▸ **Data under study**
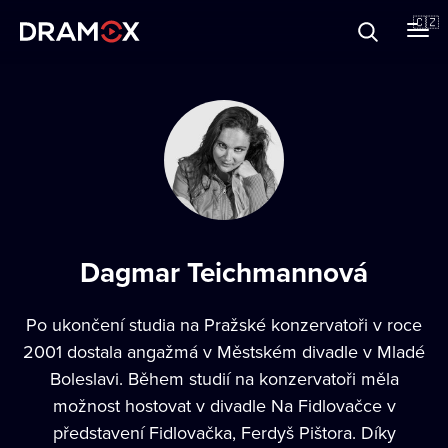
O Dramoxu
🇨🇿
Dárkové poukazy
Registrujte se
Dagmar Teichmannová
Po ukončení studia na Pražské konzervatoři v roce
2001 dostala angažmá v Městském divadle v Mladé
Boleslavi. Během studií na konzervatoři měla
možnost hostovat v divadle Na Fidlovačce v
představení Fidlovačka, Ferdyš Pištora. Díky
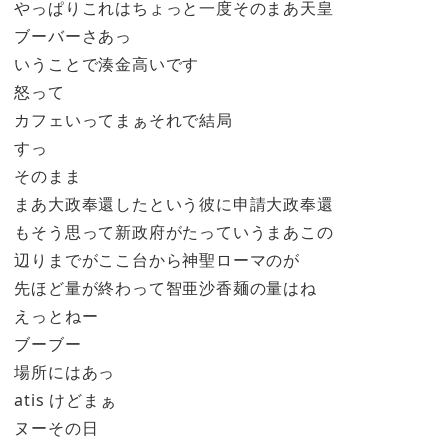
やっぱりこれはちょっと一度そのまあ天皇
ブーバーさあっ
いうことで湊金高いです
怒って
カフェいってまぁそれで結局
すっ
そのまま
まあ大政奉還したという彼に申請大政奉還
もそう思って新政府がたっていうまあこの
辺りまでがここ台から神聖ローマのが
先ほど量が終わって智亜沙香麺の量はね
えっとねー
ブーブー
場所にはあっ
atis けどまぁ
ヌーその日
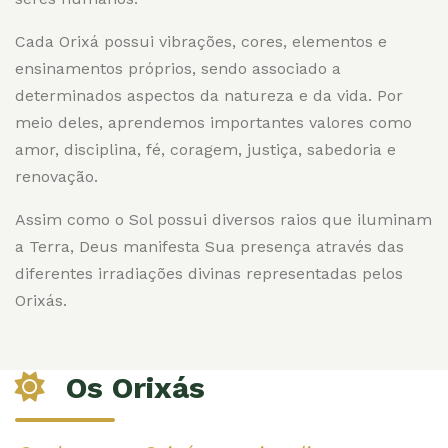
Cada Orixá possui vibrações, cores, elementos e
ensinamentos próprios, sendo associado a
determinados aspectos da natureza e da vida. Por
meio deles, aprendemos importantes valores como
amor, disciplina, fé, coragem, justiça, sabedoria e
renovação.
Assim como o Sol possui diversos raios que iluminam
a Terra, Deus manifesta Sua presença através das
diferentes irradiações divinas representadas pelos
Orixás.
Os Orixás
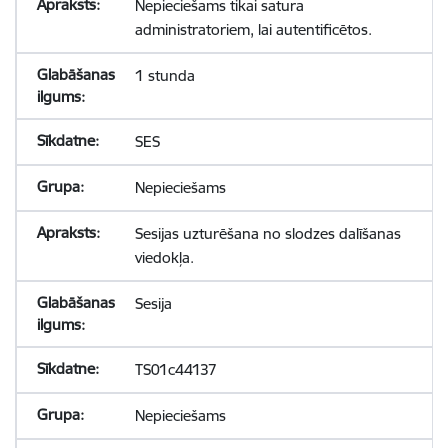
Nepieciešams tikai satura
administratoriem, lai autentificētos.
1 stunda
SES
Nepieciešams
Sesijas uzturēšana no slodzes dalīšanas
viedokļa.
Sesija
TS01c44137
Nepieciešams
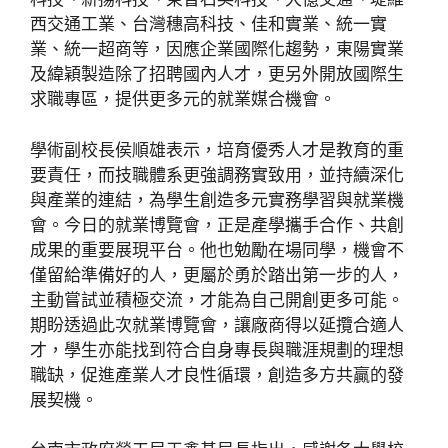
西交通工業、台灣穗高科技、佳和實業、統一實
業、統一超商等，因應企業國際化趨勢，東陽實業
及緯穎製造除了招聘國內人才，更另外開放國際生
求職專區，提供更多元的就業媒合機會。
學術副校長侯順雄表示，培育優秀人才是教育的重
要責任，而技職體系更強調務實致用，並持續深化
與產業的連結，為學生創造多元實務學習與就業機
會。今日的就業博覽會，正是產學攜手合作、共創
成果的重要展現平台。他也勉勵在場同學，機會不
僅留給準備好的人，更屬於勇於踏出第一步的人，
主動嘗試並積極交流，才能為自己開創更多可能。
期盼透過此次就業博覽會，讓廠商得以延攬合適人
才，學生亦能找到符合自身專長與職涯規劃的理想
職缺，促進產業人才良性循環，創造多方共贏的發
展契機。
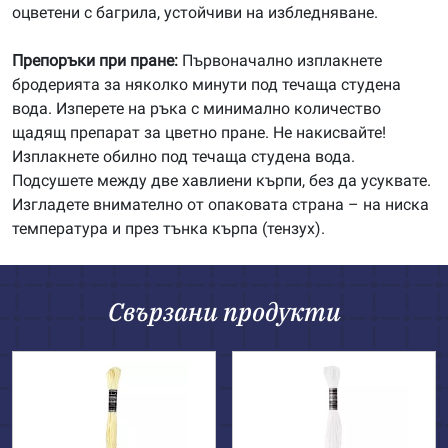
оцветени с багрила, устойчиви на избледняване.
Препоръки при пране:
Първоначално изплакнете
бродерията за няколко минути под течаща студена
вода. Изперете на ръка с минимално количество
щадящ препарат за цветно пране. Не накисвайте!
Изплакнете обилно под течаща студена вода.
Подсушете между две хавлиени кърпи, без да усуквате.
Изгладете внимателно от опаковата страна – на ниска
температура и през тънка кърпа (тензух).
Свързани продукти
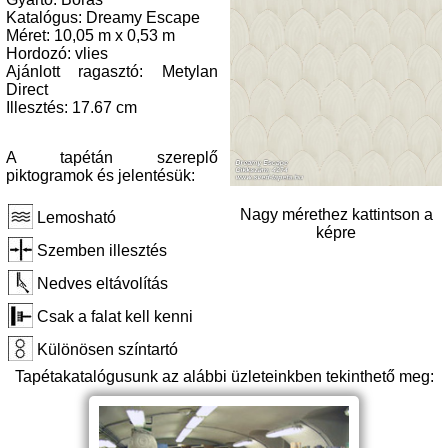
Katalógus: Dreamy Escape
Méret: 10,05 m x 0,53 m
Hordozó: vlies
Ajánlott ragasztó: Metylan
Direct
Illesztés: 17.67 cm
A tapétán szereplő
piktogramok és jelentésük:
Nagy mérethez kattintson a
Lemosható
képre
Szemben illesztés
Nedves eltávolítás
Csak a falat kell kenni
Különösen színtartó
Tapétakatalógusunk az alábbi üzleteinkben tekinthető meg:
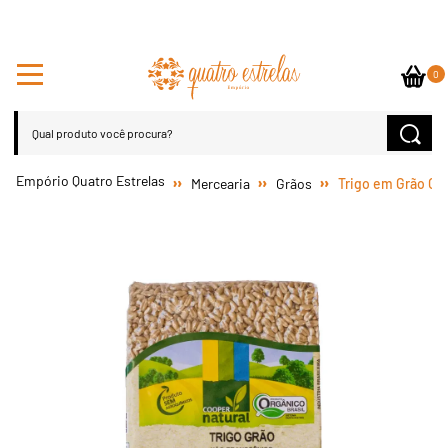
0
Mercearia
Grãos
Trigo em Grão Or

==

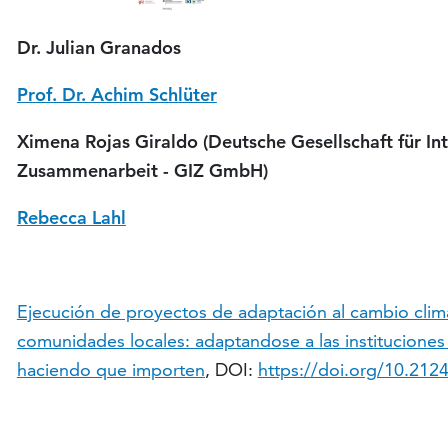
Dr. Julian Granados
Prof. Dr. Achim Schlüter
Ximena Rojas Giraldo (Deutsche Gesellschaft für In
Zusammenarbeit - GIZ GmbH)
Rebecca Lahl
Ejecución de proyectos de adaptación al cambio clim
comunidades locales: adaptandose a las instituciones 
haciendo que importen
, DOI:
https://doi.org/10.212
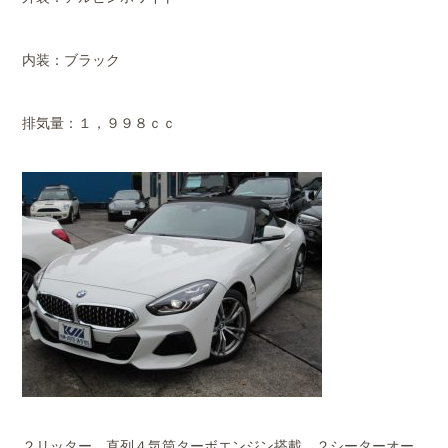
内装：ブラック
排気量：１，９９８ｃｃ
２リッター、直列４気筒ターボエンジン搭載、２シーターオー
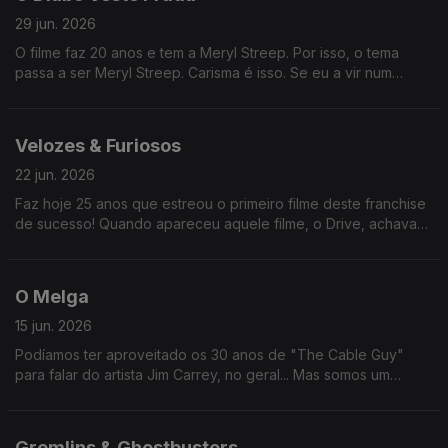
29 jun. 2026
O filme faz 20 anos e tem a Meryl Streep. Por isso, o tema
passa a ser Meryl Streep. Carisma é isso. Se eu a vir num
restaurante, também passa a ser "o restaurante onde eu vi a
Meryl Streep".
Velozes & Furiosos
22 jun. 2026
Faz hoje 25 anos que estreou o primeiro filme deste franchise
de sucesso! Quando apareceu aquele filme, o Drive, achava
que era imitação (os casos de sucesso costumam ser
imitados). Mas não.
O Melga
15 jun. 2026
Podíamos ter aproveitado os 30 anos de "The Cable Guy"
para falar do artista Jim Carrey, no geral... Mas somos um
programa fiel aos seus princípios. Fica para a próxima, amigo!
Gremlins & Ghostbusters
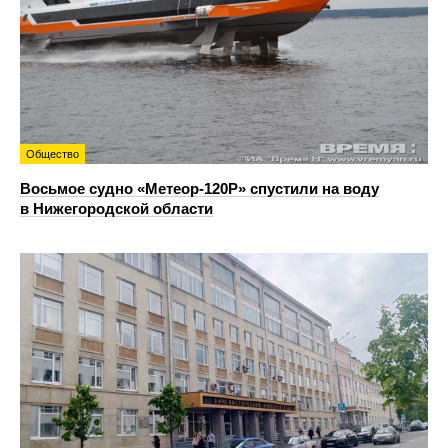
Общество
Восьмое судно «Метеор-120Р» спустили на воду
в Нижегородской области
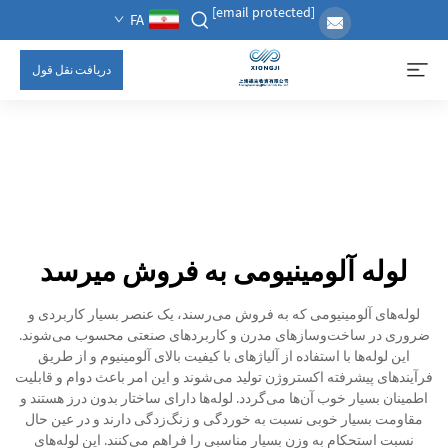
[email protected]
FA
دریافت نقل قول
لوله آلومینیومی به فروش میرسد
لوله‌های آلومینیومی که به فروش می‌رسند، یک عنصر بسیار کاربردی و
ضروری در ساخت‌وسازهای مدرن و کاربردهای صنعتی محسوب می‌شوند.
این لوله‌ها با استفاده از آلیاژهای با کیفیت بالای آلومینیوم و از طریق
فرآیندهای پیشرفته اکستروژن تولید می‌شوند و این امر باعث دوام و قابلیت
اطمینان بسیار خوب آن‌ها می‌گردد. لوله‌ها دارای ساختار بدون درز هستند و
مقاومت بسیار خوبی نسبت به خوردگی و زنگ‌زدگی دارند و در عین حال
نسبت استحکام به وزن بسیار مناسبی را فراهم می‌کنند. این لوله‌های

--

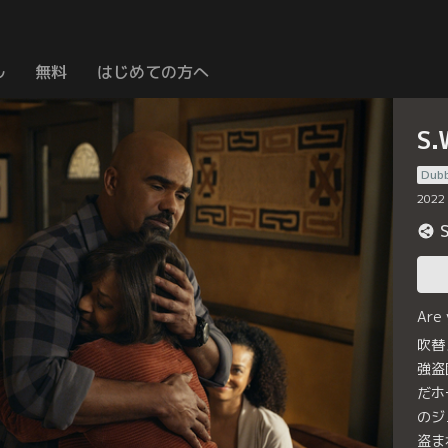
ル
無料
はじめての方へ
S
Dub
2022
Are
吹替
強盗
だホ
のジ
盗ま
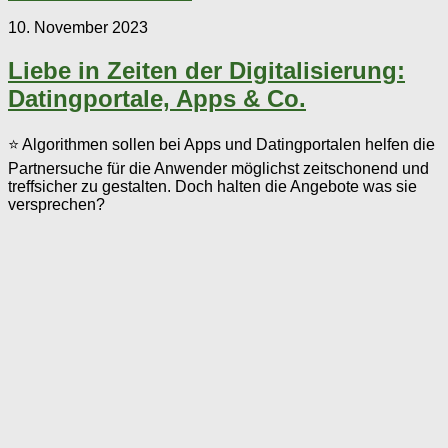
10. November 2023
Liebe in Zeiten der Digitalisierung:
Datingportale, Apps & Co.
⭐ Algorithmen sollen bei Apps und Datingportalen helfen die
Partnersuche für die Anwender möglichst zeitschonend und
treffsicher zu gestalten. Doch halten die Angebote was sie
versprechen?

▸ **What the task requires**
Which lines of the data include the word "isso"? Copy each one.

▸ **Written answer**
O filme faz 20 anos e tem a Meryl Streep. Por isso, o tema
passa a ser Meryl Streep. Carisma é isso. Se eu a vir num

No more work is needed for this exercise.